There was no reason in the whole wide world for spellmaking to be removed, the balance argument falls apart when you take a look at how easy it is to tip the scales over through smithing and enchanting.
The difference is, using enchanting and smithing "normally" isn't overpowering (or shouldn't be, if balanced properly). Spellmaking, on the other hand, welcomed overpowering effects with open arms. Spellmaking was essentially a crutch, it was Bethesda saying "we can't make anything better as you level up, so do it yourself". There was no "normal" way to handle spellmaking beyond making powerful spells, and this is in conjunction with mages already being insanely overpowered at high levels. The entire design behind spellmaking screamed for abuse, while enchanting and smithing have a more meaningful purpose to it than being a god-mode-enabler.

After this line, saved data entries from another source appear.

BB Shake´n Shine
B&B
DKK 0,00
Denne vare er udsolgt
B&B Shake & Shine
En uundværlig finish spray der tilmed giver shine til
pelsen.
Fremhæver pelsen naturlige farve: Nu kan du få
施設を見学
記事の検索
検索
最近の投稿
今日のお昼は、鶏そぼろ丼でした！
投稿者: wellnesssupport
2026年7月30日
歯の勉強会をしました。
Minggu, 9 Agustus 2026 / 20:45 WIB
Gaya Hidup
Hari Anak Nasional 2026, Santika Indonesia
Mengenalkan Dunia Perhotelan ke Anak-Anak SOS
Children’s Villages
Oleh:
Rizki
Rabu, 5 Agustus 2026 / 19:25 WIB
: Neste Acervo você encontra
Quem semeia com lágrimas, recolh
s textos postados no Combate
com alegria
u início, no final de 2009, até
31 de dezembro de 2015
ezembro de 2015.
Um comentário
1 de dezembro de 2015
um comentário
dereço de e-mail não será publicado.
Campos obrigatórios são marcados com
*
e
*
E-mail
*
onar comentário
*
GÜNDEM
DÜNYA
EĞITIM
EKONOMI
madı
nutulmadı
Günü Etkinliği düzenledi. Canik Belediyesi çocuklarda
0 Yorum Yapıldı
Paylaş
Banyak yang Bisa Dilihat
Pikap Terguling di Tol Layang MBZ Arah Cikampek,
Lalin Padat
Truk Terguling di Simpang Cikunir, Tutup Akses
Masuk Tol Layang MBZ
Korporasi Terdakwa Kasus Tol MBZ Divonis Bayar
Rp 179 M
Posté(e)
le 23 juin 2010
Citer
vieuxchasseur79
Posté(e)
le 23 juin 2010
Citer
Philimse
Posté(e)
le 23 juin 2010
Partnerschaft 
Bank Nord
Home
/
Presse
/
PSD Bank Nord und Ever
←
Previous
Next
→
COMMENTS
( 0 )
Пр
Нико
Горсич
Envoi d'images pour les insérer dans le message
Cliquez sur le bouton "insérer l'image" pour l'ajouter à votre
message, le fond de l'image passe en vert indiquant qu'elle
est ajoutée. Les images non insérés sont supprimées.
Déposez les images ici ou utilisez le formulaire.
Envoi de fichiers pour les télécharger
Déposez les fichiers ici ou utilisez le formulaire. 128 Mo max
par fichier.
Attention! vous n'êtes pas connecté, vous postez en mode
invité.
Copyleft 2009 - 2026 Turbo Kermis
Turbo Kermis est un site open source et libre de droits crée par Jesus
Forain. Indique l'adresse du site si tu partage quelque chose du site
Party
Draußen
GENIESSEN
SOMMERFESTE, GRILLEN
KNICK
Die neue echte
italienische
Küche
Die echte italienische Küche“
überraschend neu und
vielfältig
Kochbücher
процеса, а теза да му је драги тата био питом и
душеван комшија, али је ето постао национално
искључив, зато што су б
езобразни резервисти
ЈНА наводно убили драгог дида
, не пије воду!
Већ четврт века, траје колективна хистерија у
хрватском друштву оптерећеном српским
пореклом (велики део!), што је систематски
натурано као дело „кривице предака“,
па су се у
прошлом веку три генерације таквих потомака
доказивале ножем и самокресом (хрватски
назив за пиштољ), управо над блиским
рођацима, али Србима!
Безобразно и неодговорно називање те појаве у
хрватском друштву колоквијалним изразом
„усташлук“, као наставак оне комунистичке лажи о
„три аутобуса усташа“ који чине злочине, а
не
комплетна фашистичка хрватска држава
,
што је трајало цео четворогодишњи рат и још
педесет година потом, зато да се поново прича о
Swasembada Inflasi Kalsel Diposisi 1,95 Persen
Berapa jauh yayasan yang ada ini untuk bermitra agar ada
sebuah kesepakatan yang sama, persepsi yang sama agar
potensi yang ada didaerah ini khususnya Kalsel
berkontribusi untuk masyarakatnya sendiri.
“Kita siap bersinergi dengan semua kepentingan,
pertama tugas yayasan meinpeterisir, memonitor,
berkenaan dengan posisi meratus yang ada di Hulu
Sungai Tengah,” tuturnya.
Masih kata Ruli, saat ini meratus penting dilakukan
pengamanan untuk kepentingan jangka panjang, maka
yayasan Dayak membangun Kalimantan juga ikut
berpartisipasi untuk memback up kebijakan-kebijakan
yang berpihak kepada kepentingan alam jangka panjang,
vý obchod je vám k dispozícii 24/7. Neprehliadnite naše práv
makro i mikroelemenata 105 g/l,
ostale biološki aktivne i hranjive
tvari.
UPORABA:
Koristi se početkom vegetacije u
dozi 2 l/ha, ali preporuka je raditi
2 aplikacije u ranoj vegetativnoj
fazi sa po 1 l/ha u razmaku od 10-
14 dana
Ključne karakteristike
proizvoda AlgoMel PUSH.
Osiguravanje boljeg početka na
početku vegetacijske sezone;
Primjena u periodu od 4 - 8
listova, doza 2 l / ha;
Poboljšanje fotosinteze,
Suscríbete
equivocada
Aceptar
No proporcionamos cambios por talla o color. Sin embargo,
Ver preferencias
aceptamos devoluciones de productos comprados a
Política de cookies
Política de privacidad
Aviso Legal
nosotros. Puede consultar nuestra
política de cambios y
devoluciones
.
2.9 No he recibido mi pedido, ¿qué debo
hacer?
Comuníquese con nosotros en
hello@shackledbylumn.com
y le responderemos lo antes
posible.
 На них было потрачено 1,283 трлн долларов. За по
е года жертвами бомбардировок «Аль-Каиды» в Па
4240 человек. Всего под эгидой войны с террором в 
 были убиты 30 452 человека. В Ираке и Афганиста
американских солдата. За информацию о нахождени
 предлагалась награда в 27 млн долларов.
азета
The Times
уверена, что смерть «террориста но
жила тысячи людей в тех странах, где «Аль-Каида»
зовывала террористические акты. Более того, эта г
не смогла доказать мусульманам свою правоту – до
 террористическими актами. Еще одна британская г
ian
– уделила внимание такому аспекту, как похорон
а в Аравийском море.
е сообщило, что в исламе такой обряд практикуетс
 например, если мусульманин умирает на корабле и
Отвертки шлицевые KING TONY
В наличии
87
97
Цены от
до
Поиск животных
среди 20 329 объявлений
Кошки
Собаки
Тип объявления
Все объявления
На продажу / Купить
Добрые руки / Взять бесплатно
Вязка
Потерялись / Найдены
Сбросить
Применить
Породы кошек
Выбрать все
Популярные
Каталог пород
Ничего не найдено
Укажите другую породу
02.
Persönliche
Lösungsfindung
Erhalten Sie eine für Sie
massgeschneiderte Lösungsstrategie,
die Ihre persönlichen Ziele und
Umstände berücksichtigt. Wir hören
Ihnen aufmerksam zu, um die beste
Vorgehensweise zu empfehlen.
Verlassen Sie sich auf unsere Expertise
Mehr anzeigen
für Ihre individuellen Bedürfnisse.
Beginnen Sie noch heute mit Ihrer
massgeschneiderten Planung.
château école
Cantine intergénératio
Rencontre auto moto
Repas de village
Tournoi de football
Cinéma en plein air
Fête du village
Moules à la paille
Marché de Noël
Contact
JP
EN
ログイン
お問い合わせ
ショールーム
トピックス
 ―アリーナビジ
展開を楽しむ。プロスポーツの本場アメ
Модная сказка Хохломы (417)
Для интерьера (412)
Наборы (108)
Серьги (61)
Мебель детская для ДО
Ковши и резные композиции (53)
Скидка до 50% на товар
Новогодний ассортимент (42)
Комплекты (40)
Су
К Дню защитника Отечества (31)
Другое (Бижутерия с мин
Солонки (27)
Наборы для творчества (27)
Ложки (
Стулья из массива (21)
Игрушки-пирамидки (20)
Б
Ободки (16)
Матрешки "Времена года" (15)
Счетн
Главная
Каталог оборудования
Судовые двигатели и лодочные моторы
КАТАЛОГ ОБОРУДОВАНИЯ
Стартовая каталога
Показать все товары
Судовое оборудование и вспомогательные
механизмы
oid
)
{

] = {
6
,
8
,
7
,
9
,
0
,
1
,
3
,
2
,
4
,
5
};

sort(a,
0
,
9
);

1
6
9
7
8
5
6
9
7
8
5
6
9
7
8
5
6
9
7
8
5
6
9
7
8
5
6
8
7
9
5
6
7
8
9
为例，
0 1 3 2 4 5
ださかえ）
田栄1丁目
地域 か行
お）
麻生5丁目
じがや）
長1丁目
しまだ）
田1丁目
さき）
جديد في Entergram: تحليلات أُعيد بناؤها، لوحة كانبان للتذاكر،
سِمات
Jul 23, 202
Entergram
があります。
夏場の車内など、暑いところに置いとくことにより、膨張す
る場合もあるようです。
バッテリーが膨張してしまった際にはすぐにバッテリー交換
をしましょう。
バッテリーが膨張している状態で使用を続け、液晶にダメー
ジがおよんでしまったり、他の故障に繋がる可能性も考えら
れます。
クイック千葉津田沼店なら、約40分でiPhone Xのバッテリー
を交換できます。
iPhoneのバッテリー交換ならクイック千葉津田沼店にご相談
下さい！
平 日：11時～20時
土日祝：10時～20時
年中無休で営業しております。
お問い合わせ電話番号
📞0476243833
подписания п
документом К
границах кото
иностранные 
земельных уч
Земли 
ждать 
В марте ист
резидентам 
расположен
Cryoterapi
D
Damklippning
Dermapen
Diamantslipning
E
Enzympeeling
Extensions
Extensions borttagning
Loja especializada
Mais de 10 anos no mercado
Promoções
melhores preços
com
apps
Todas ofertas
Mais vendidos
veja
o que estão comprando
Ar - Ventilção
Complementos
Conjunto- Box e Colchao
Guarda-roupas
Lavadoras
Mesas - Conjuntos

To me personally, removing spellmaking was the Big Bethesda Blunder? for Skyrim. Since Oblivion, they have made at least one major screw-up or gameplay change that received an overwhelming negative reception and they have admitted to. Oblivion was the level-scaling, Fallout 3 was no continuation after the game ended, and for Skyrim, I have a feeling it will be the removal of spellmaking. People are spewing venom over it being gone.
I would say the quest system is a much bigger blunder. Magic can be salvaged by tweaking the buffs and how it scales, and bringing in more useful spells (which can be done via DLC), while the quest system is poorly designed from the ground up. Enter a city, get a ton of quests dumped on you without warning, and being told "if you don't want to do it, just ignore your ever-filling quest log". The miscellaneous quests are a step down from Oblivion's in terms of writing, the pacing of the main guilds is abysmal, the quest log provides almost no information besides pointing right to your target, and the dialog leaves much to be desired. Fixing this would require going back over almost all the quests, rewriting them so you can get a proper journal history, modifying them to pace better, adding the option of declining them as appropriate, and possibly recording the extra lines to deal with this (though if you're desperate, I bet there's enough prerecorded dialog that you could fit something in). The much-touted Radiant Quests were also handled much better in Daggerfall, over 15 years ago (although the core idea is good, so it can be improved still).
Ultimately, I don't see the quest system being salvageable by DLC (I mean, who would want to pay for a DLC that adds next to nothing and only fixes the existing quest system?). The magic system can be better handled as DLC as it would mostly deal with some tweaks, and add plenty of new content (extra spells, more quests for mage characters, etc).
Maybe the quest system could be salvaged by a decent expansion (Morrowind's expansions vastly improved the in-game journal, even for vanilla content), but from what I can tell, Bethesda doesn't seem that keen on doing big, sweeping expansions that also changes vanilla content anymore.
Compared to Daggerfall, yes. It's quite literally the difference between a game the size of Great Britain vs a game the size of a fair town.